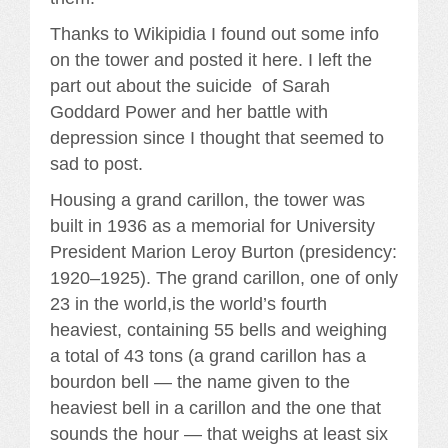
Thanks to Wikipidia I found out some info
on the tower and posted it here. I left the
part out about the suicide of Sarah
Goddard Power and her battle with
depression since I thought that seemed to
sad to post.
Housing a grand carillon, the tower was
built in 1936 as a memorial for University
President Marion Leroy Burton (presidency:
1920–1925). The grand carillon, one of only
23 in the world,is the world’s fourth
heaviest, containing 55 bells and weighing
a total of 43 tons (a grand carillon has a
bourdon bell — the name given to the
heaviest bell in a carillon and the one that
sounds the hour — that weighs at least six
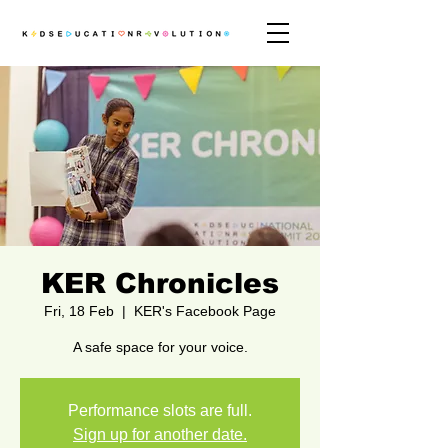
KER Chronicles
Fri, 18 Feb
  |  
KER's Facebook Page
A safe space for your voice.
Performance slots are full.
Sign up for another date.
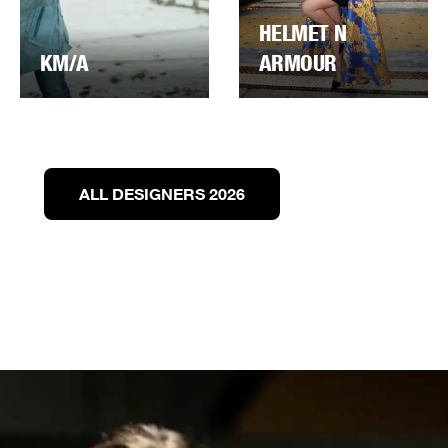
HELMET N
KM/A
ARMOUR
ALL DESIGNERS 2026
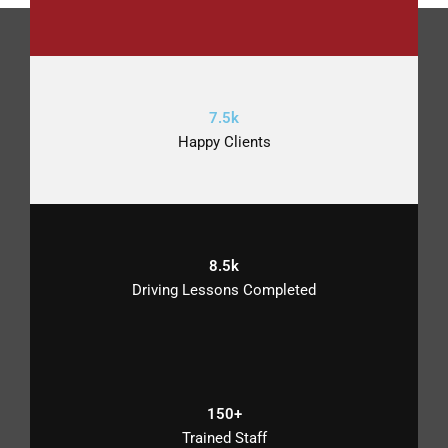
7.5k
Happy Clients
8.5k
Driving Lessons Completed
150+
Trained Staff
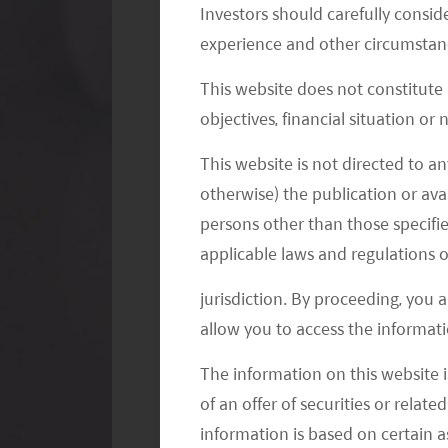
Investors should carefully conside
experience and other circumstanc
This website does not constitute
objectives, financial situation or
This website is not directed to an
EXHIBIT 3. CHINA AST K12 MARKET
otherwise) the publication or avai
persons other than those specifie
applicable laws and regulations o
jurisdiction. By proceeding, you 
allow you to access the informati
The information on this website i
of an offer of securities or relate
information is based on certain 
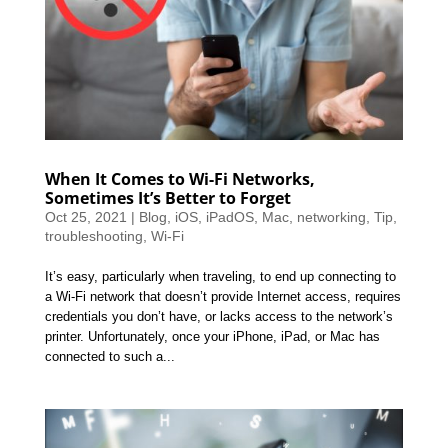
When It Comes to Wi-Fi Networks,
Sometimes It’s Better to Forget
Oct 25, 2021
|
Blog
,
iOS
,
iPadOS
,
Mac
,
networking
,
Tip
,
troubleshooting
,
Wi-Fi
It’s easy, particularly when traveling, to end up connecting to
a Wi-Fi network that doesn’t provide Internet access, requires
credentials you don’t have, or lacks access to the network’s
printer. Unfortunately, once your iPhone, iPad, or Mac has
connected to such a...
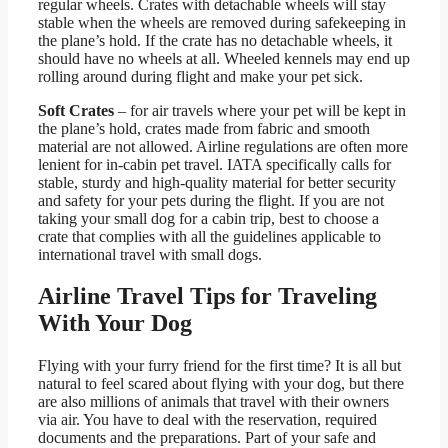
regular wheels. Crates with detachable wheels will stay
stable when the wheels are removed during safekeeping in
the plane’s hold. If the crate has no detachable wheels, it
should have no wheels at all. Wheeled kennels may end up
rolling around during flight and make your pet sick.
Soft Crates
– for air travels where your pet will be kept in
the plane’s hold, crates made from fabric and smooth
material are not allowed. Airline regulations are often more
lenient for in-cabin pet travel. IATA specifically calls for
stable, sturdy and high-quality material for better security
and safety for your pets during the flight. If you are not
taking your small dog for a cabin trip, best to choose a
crate that complies with all the guidelines applicable to
international travel with small dogs.
Airline Travel Tips for Traveling
With Your Dog
Flying with your furry friend for the first time? It is all but
natural to feel scared about flying with your dog, but there
are also millions of animals that travel with their owners
via air. You have to deal with the reservation, required
documents and the preparations. Part of your safe and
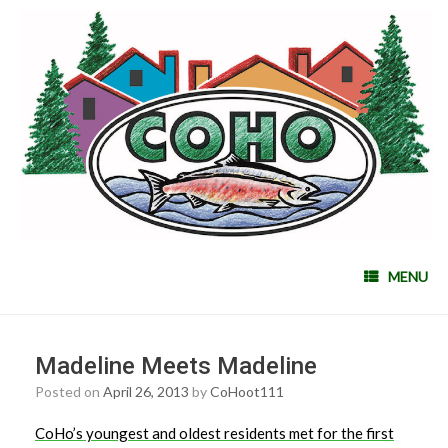
MENU
Madeline Meets Madeline
Posted on
April 26, 2013
by
CoHoot111
CoHo’s youngest and oldest residents met for the first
::::::
• _What is needed_: Start at the first line and set down all of the data exactly, passing over the pictures.

• _Answer below_:
Thanks to Wikipidia I found out some info
on the tower and posted it here. I left the
part out about the suicide of Sarah
Goddard Power and her battle with
depression since I thought that seemed to
sad to post.
Housing a grand carillon, the tower was
built in 1936 as a memorial for University
President Marion Leroy Burton (presidency:
1920–1925). The grand carillon, one of only
23 in the world,is the world’s fourth
heaviest, containing 55 bells and weighing
a total of 43 tons (a grand carillon has a
bourdon bell — the name given to the
heaviest bell in a carillon and the one that
sounds the hour — that weighs at least six
KER Chronicles
Fri, 18 Feb
  |  
KER's Facebook Page
A safe space for your voice.
Performance slots are full.
Sign up for another date.
HELMET N
KM/A
ARMOUR
ALL DESIGNERS 2026
7.5k
Happy Clients
8.5k
Driving Lessons Completed
150+
Trained Staff
Investors should carefully conside
experience and other circumstanc
This website does not constitute
objectives, financial situation or
This website is not directed to an
EXHIBIT 3. CHINA AST K12 MARKET
otherwise) the publication or avai
persons other than those specifie
applicable laws and regulations o
jurisdiction. By proceeding, you 
allow you to access the informati
The information on this website i
of an offer of securities or relate
information is based on certain 
When It Comes to Wi-Fi Networks,
Sometimes It’s Better to Forget
Oct 25, 2021
|
Blog
,
iOS
,
iPadOS
,
Mac
,
networking
,
Tip
,
troubleshooting
,
Wi-Fi
It’s easy, particularly when traveling, to end up connecting to
a Wi-Fi network that doesn’t provide Internet access, requires
credentials you don’t have, or lacks access to the network’s
printer. Unfortunately, once your iPhone, iPad, or Mac has
connected to such a...
regular wheels. Crates with detachable wheels will stay
stable when the wheels are removed during safekeeping in
the plane’s hold. If the crate has no detachable wheels, it
should have no wheels at all. Wheeled kennels may end up
rolling around during flight and make your pet sick.
Soft Crates
– for air travels where your pet will be kept in
the plane’s hold, crates made from fabric and smooth
material are not allowed. Airline regulations are often more
lenient for in-cabin pet travel. IATA specifically calls for
stable, sturdy and high-quality material for better security
and safety for your pets during the flight. If you are not
taking your small dog for a cabin trip, best to choose a
crate that complies with all the guidelines applicable to
international travel with small dogs.
Airline Travel Tips for Traveling
With Your Dog
Flying with your furry friend for the first time? It is all but
natural to feel scared about flying with your dog, but there
are also millions of animals that travel with their owners
via air. You have to deal with the reservation, required
documents and the preparations. Part of your safe and
MENU
Madeline Meets Madeline
Posted on
April 26, 2013
by
CoHoot111
CoHo’s youngest and oldest residents met for the first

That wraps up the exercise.